Sesamoiditis

Most bones in the human body are connected to each other at joints. But there are a few bones that are not connected to any other bone. Instead, they are connected only to tendons or are embedded in muscle. These are the sesamoids. The kneecap (patella) is the largest sesamoid. Two other very small sesamoids (about the size of a kernel of corn) are found in the underside of the forefoot near the great toe, one on the outer side of the foot and the other closer to the middle of the foot.

Sesamoids act like pulleys. They provide a smooth surface over which the tendons slide, thus increasing the ability of the tendons to transmit muscle forces. The sesamoids in the forefoot also assist with weightbearing and help elevate the bones of the great toe. Like other bones, sesamoids can break (fracture). Additionally, the tendons surrounding the sesamoids can become irritated or inflamed. This is called sesamoiditis and is a form of tendinitis.
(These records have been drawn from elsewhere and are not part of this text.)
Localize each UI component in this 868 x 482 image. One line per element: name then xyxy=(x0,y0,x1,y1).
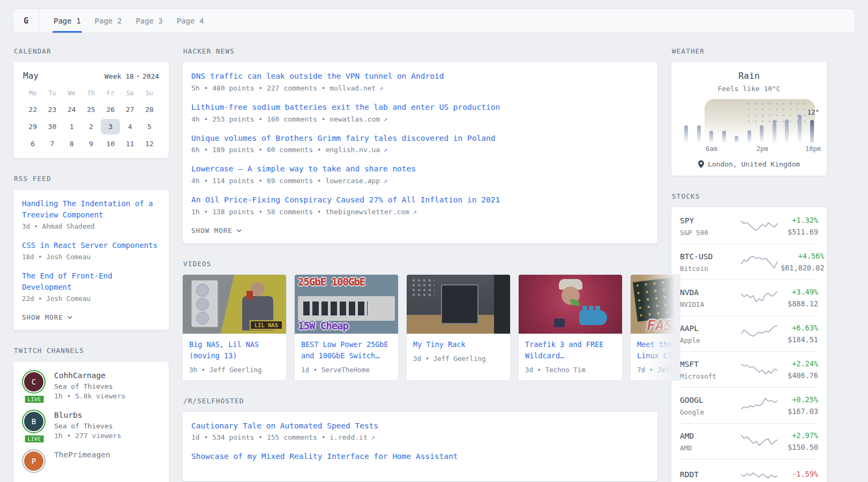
stock-symbol[interactable]: MSFT xyxy=(680,360,699,368)
twitch-section-title: TWITCH CHANNELS xyxy=(14,347,169,355)
video-title[interactable]: Traefik 3 and FREE Wildcard… xyxy=(525,340,603,360)
reddit-item-title[interactable]: Showcase of my Mixed Reality Interface f… xyxy=(191,451,649,463)
twitch-channel-name[interactable]: ThePrimeagen xyxy=(54,450,110,459)
video-thumbnail[interactable] xyxy=(407,275,510,334)
calendar-day: 11 xyxy=(120,136,139,152)
hn-show-more-button[interactable]: SHOW MORE xyxy=(191,225,242,235)
twitch-channel-info: CohhCarnage Sea of Thieves 1h • 5.8k vie… xyxy=(54,370,125,400)
rss-item-title[interactable]: Handling The Indentation of a Treeview C… xyxy=(22,198,160,221)
stock-row: BTC-USD Bitcoin +4.56% $61,820.02 xyxy=(680,244,818,280)
avatar[interactable]: B xyxy=(22,410,46,433)
stock-symbol[interactable]: RDDT xyxy=(680,470,699,479)
stock-row: NVDA NVIDIA +3.49% $888.12 xyxy=(680,280,818,315)
external-link-icon[interactable]: ↗ xyxy=(371,433,375,441)
stock-symbol[interactable]: AMD xyxy=(680,432,694,440)
stock-symbol[interactable]: NVDA xyxy=(680,288,699,297)
hackernews-section-title: HACKER NEWS xyxy=(183,47,658,55)
twitch-channel-name[interactable]: Blurbs xyxy=(54,411,82,419)
stock-price: $888.12 xyxy=(781,299,818,308)
stock-symbol[interactable]: GOOGL xyxy=(680,396,704,404)
external-link-icon[interactable]: ↗ xyxy=(379,84,383,92)
videos-carousel[interactable]: LIL NAS Big NAS, Lil NAS (moving 13) 3h … xyxy=(182,274,680,381)
twitch-avatar-wrap: P LIVE xyxy=(22,449,47,473)
calendar-week-label: Week 18•2024 xyxy=(104,72,159,80)
tab-page-4[interactable]: Page 4 xyxy=(170,9,211,33)
calendar-day: 4 xyxy=(120,119,139,134)
calendar-day: 27 xyxy=(120,102,139,117)
video-info: BEST Low Power 25GbE and 100GbE Switch… … xyxy=(295,334,398,380)
hn-item-title[interactable]: Lowercase – A simple way to take and sha… xyxy=(191,163,649,175)
avatar[interactable]: P xyxy=(22,449,46,473)
weather-location-label: London, United Kingdom xyxy=(708,160,800,168)
video-card: FAS Meet the Linux Clu 7d • Jeff xyxy=(630,274,680,381)
external-link-icon[interactable]: ↗ xyxy=(383,146,387,154)
weekday-header: We xyxy=(62,87,81,100)
twitch-channel-info: Blurbs Sea of Thieves 1h • 277 viewers xyxy=(54,410,121,440)
tab-page-2[interactable]: Page 2 xyxy=(88,9,129,33)
app-logo[interactable]: G xyxy=(13,9,39,33)
hn-item-title[interactable]: DNS traffic can leak outside the VPN tun… xyxy=(191,71,649,82)
hn-item-title[interactable]: Lithium-free sodium batteries exit the l… xyxy=(191,102,649,114)
external-link-icon[interactable]: ↗ xyxy=(383,177,387,185)
hn-item: Unique volumes of Brothers Grimm fairy t… xyxy=(191,133,649,154)
video-card: LIL NAS Big NAS, Lil NAS (moving 13) 3h … xyxy=(182,274,287,381)
rss-item-title[interactable]: The End of Front-End Development xyxy=(22,270,160,293)
weather-bar xyxy=(709,131,713,143)
thumbnail-caption: LIL NAS xyxy=(250,320,283,330)
weather-location: London, United Kingdom xyxy=(684,160,814,168)
rss-show-more-button[interactable]: SHOW MORE xyxy=(22,312,73,321)
calendar-section-title: CALENDAR xyxy=(14,47,169,55)
calendar-header: May Week 18•2024 xyxy=(23,71,159,81)
hn-item-meta-text: 6h • 189 points • 60 comments • english.… xyxy=(191,146,380,154)
calendar-day: 2 xyxy=(81,119,101,134)
stock-name: Google xyxy=(680,408,740,416)
video-thumbnail[interactable]: FAS xyxy=(631,275,680,334)
video-thumbnail[interactable]: LIL NAS xyxy=(183,275,286,334)
video-title[interactable]: My Tiny Rack xyxy=(413,340,466,349)
stock-change: +4.56% xyxy=(781,252,824,260)
calendar-widget: May Week 18•2024 Mo Tu We Th Fr Sa Su 22… xyxy=(13,62,169,159)
stock-values: +2.97% $150.50 xyxy=(781,431,818,451)
avatar[interactable]: C xyxy=(22,370,46,394)
selfhosted-section: /R/SELFHOSTED Cautionary Tale on Automat… xyxy=(182,397,658,482)
stock-sparkline xyxy=(740,432,781,450)
tab-page-1[interactable]: Page 1 xyxy=(47,9,88,33)
twitch-channel-row: C LIVE CohhCarnage Sea of Thieves 1h • 5… xyxy=(22,370,160,400)
external-link-icon[interactable]: ↗ xyxy=(383,115,387,123)
hn-item-meta-text: 4h • 253 points • 160 comments • newatla… xyxy=(191,115,380,123)
hn-item: Lowercase – A simple way to take and sha… xyxy=(191,163,649,185)
tab-page-3[interactable]: Page 3 xyxy=(129,9,170,33)
calendar-month-label: May xyxy=(23,71,39,81)
rss-item-title[interactable]: CSS in React Server Components xyxy=(22,240,160,251)
person-art xyxy=(242,296,273,330)
hn-item-title[interactable]: Unique volumes of Brothers Grimm fairy t… xyxy=(191,133,649,145)
reddit-item: Showcase of my Mixed Reality Interface f… xyxy=(191,451,649,463)
stock-row: AMD AMD +2.97% $150.50 xyxy=(680,423,818,459)
twitch-channel-name[interactable]: CohhCarnage xyxy=(54,371,106,380)
stock-symbol[interactable]: SPY xyxy=(680,216,694,225)
page-tabs: Page 1 Page 2 Page 3 Page 4 xyxy=(39,9,211,33)
center-column: HACKER NEWS DNS traffic can leak outside… xyxy=(182,47,658,482)
video-thumbnail[interactable]: 25GbE 100GbE 15W Cheap xyxy=(295,275,398,334)
video-title[interactable]: BEST Low Power 25GbE and 100GbE Switch… xyxy=(301,340,388,360)
video-title[interactable]: Big NAS, Lil NAS (moving 13) xyxy=(189,340,259,360)
stock-symbol[interactable]: BTC-USD xyxy=(680,252,713,261)
video-title[interactable]: Meet the Linux Clu xyxy=(637,340,676,360)
twitch-channel-info: ThePrimeagen xyxy=(54,449,110,473)
hn-item: DNS traffic can leak outside the VPN tun… xyxy=(191,71,649,92)
hn-item-title[interactable]: An Oil Price-Fixing Conspiracy Caused 27… xyxy=(191,194,649,206)
weather-bar xyxy=(773,120,776,143)
weather-section-title: WEATHER xyxy=(672,47,827,55)
calendar-week-number: Week 18 xyxy=(104,72,134,80)
stock-symbol[interactable]: AAPL xyxy=(680,324,699,333)
reddit-item-meta: 1d • 534 points • 155 comments • i.redd.… xyxy=(191,433,649,441)
stock-price: $61,820.02 xyxy=(781,263,824,272)
external-link-icon[interactable]: ↗ xyxy=(413,208,417,216)
video-thumbnail[interactable] xyxy=(519,275,622,334)
reddit-item-title[interactable]: Cautionary Tale on Automated Speed Tests xyxy=(191,420,649,432)
stock-change: +3.49% xyxy=(781,288,818,296)
rss-item: The End of Front-End Development 22d • J… xyxy=(22,270,160,303)
calendar-day: 7 xyxy=(42,136,62,152)
hn-item-meta-text: 1h • 138 points • 58 comments • thebigne… xyxy=(191,208,409,216)
video-info: Big NAS, Lil NAS (moving 13) 3h • Jeff G… xyxy=(183,334,286,380)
It is common among ballet dancers, runners and baseball catchers.

Symptoms

  • Pain is focused under the great toe on the ball of the foot. With sesamoiditis, pain may develop gradually; with a fracture, pain will be immediate.
  • Swelling and bruising may or may not be present.
  • You may experience difficulty and pain in bending and straightening the great toe.

Diagnosis

During the examination, the physician will look for tenderness at the sesamoid bones. Your doctor may manipulate the bone slightly or ask you to bend and straighten the toe. He or she may also bend the great toe up toward the top of the foot to see if the pain intensifies.

Your physician will request X-rays of the forefoot to ensure a proper diagnosis. In many people, the sesamoid bone nearer the center of the foot (the medial sesamoid) has two parts (bipartite). Because the edges of a bipartite medial sesamoid are generally smooth, and the edges of a fractured sesamoid are generally jagged, an X-ray is useful in making an appropriate diagnosis. Your physician may also request X-rays of the other foot to compare the bone structure. If the X-rays appear normal, the physician may request a bone scan.

Treatment

Treatment is generally nonoperative. However, if conservative measures fail, your physician may recommend surgery to remove the sesamoid bone.

Sesamoiditis

  • Stop the activity causing the pain.
  • Take aspirin or ibuprofen to relieve the pain.
  • Rest and ice the sole of your feet. Do not apply ice directly to the skin, but use an ice pack or wrap the ice in a towel.
  • Wear soft-soled, low-heeled shoes. Stiff-soled shoes like clogs may also be comfortable.
  • Use a felt cushioning pad to relieve stress.
  • Return to activity gradually, and continue to wear a cushioning pad of dense foam rubber under the sesamoids to support them. Avoid activities that put your weight on the balls of the feet.
  • Tape the great toe so that it remains bent slightly downward (plantar flexion).
  • Your doctor may recommend an injection of a steroid medication to reduce swelling.
  • If symptoms persist, you may need to wear a removable short leg fracture brace for 4 to 6 weeks.

Fracture of the Sesamoid

  • You will need to wear a stiff-soled shoe or a short, leg-fracture brace.
  • Your physician may tape the joint to limit movement of the great toe.
  • You may have to wear a J-shaped pad around the area of the sesamoid to relieve pressure as the fracture heals.
  • Pain relievers such as aspirin or ibuprofen may be recommended.
  • It may take several months for the discomfort to subside.
  • Cushioning pads or other orthotic devices are often helpful as the fracture heals.

Your Doctors

Tips for Healthy Feet

  • Don’t ignore foot pain, it isn’t normal. If pain persists, see a physician.
  • Inspect your feet regularly. Note changes in color and temperature, thickness or discoloration of nails, and cracks or cuts in the skin. Peeling or scaling on the soles could indicate athlete’s foot. Any growth on the foot is not considered normal.
  • Wash your feet regularly, especially between the toes. Be sure to dry them completely.
  • Trim toenails straight across, but not too short. Be careful not to cut nails in corners or on the sides; it can lead to ingrown toenails. People with diabetes, poor circulation, or heart problems are more prone to infection and should not treat their own feet.
  • Make sure that your shoes fit properly. Replace worn-out shoes as soon as possible, and try on new shoes later in the day when feet tend to be at their largest.
  • Select and wear the right shoe for your activity, in other words, running shoes for running.
  • Don’t wear the same pair of shoes every day, but rather alternate them.
  • Avoid walking barefoot. Your feet are more prone to injury and infection when walking barefoot. When at the beach or wearing sandals, remember to use sunscreen on your feet as well as the rest of your body.
  • Use home remedies cautiously. Self-treatment often turns a minor injury into a major foot problem. If you have diabetes, it is essential that you see a podiatric physician at least once a year for a thorough check-up.